Data provided:
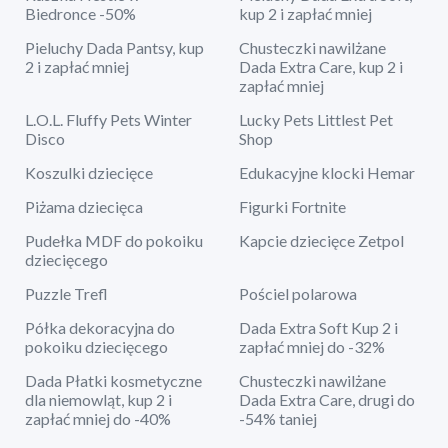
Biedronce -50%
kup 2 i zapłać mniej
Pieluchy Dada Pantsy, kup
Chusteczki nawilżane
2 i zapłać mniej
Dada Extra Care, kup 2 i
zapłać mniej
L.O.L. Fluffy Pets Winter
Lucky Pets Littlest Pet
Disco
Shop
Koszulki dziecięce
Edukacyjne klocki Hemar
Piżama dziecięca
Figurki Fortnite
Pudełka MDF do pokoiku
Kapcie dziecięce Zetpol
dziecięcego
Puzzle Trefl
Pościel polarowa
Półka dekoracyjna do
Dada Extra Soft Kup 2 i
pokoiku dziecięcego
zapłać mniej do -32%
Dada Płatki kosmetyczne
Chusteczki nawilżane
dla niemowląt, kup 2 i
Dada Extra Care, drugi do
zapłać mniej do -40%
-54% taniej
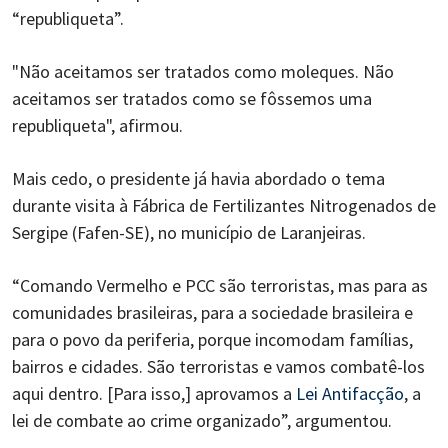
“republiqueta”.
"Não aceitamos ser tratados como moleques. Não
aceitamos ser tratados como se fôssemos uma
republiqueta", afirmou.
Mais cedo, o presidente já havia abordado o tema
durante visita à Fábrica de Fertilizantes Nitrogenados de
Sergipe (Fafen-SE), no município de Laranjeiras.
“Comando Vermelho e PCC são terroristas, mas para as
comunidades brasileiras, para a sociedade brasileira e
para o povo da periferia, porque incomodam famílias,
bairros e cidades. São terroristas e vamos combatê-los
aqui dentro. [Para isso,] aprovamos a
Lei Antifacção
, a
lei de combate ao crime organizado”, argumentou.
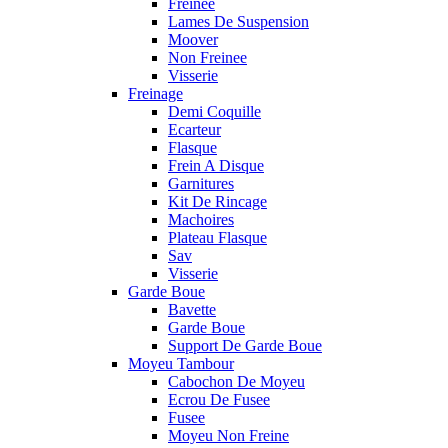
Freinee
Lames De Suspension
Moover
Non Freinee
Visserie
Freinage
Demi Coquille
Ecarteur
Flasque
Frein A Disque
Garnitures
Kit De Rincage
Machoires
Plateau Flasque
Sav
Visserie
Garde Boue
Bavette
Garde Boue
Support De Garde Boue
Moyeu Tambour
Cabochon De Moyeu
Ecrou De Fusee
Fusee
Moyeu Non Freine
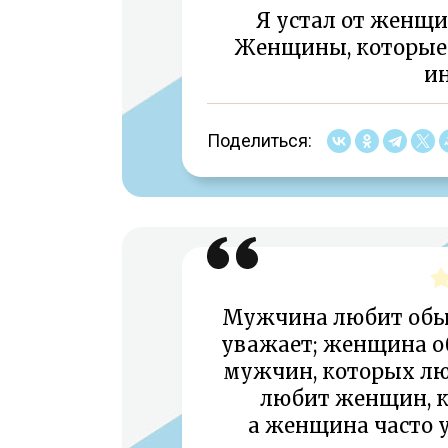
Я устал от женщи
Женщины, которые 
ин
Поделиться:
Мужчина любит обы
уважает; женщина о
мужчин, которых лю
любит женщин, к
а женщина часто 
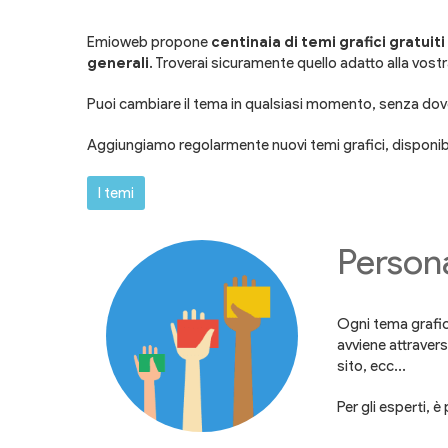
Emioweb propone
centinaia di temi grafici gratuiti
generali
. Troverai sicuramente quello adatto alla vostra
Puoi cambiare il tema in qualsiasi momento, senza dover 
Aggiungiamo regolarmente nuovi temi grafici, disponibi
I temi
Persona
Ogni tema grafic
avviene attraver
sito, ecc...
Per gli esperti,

...

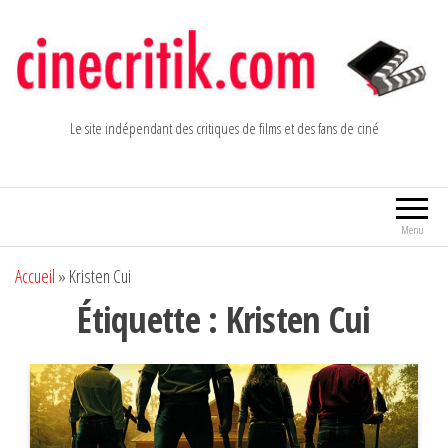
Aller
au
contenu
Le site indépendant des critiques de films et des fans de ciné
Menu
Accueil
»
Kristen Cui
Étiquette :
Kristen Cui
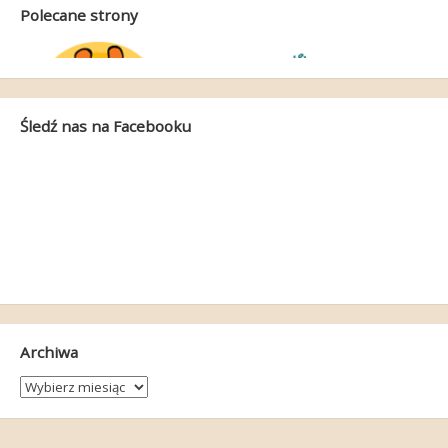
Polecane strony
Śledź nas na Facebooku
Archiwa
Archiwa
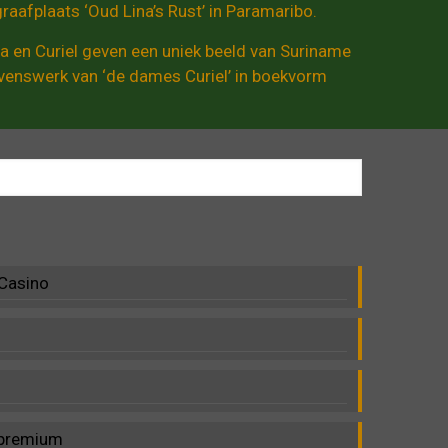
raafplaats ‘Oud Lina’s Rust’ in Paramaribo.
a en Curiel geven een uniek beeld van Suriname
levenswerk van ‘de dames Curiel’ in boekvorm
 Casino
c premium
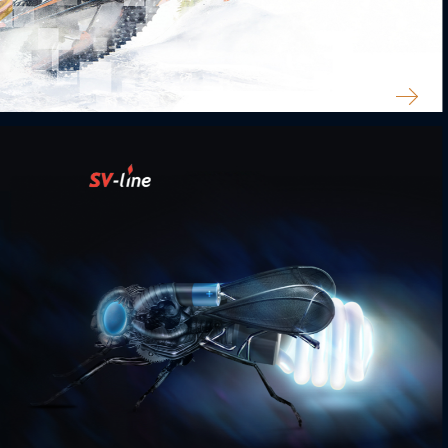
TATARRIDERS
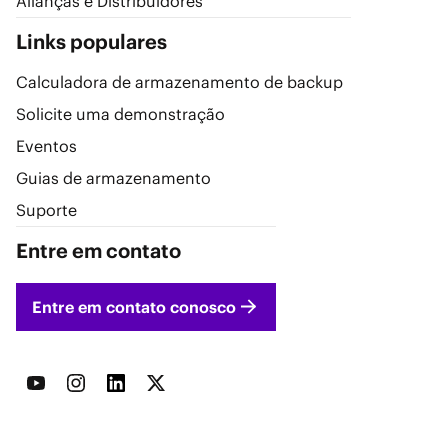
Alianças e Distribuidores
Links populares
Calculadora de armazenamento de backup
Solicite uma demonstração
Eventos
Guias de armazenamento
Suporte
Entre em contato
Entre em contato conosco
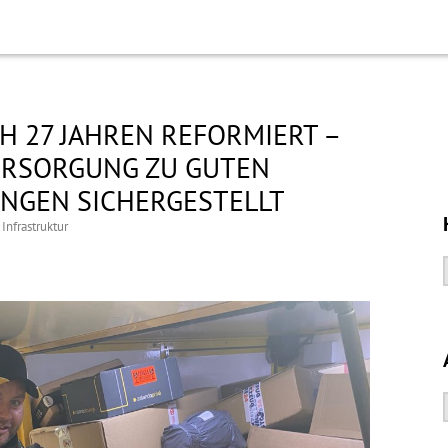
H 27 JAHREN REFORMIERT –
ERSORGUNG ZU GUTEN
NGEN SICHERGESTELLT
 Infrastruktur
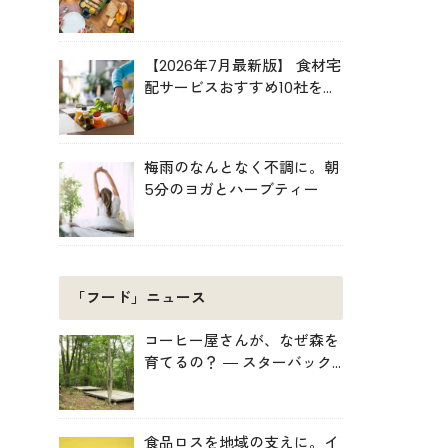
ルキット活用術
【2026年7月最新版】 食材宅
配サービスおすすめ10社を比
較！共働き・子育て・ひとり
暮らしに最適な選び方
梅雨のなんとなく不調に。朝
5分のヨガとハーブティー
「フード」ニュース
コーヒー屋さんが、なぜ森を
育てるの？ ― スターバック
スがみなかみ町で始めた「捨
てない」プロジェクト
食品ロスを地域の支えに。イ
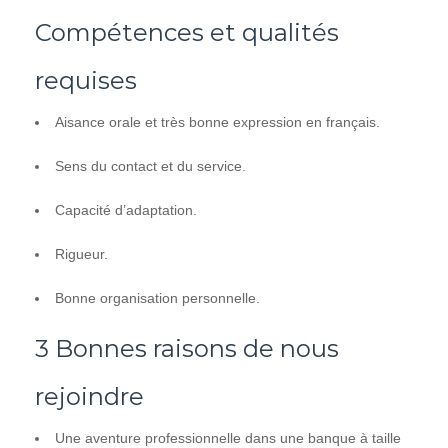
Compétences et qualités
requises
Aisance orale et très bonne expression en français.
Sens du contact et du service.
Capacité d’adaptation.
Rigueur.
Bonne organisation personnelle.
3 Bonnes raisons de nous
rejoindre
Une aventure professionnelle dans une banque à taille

Work request:
If a line of the data holds the string "Entre", count it. Then state the total and nothing more.

Solved exercise:
2